__Materials provided__:
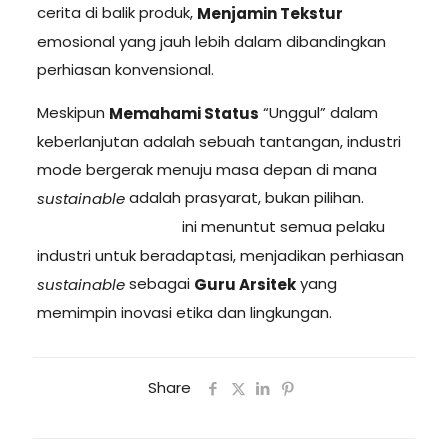
cerita di balik produk,
Menjamin Tekstur
emosional yang jauh lebih dalam dibandingkan
perhiasan konvensional.
Meskipun
“Unggul” dalam
Memahami Status
keberlanjutan adalah sebuah tantangan, industri
mode bergerak menuju masa depan di mana
adalah prasyarat, bukan pilihan.
sustainable
ini menuntut semua pelaku
Perubahan Besar
industri untuk beradaptasi, menjadikan perhiasan
sebagai
yang
sustainable
Guru Arsitek
memimpin inovasi etika dan lingkungan.
Share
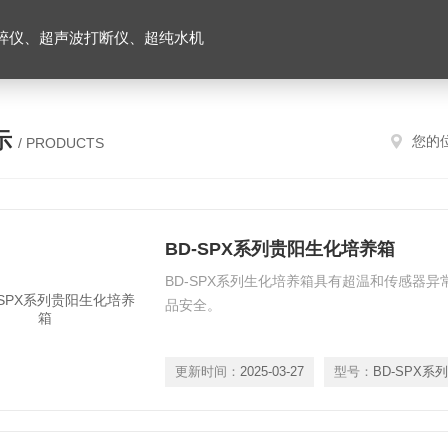
碎仪、超声波打断仪、超纯水机
示
您的
/ PRODUCTS
BD-SPX系列贵阳生化培养箱
BD-SPX系列生化培养箱具有超温和传感器
品安全。
更新时间：
2025-03-27
型号：
BD-SPX系列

__Directions for this task__: Give the number of lines in the records above in which the word "industri" appears. Include no other text.

__Problem solution__: 2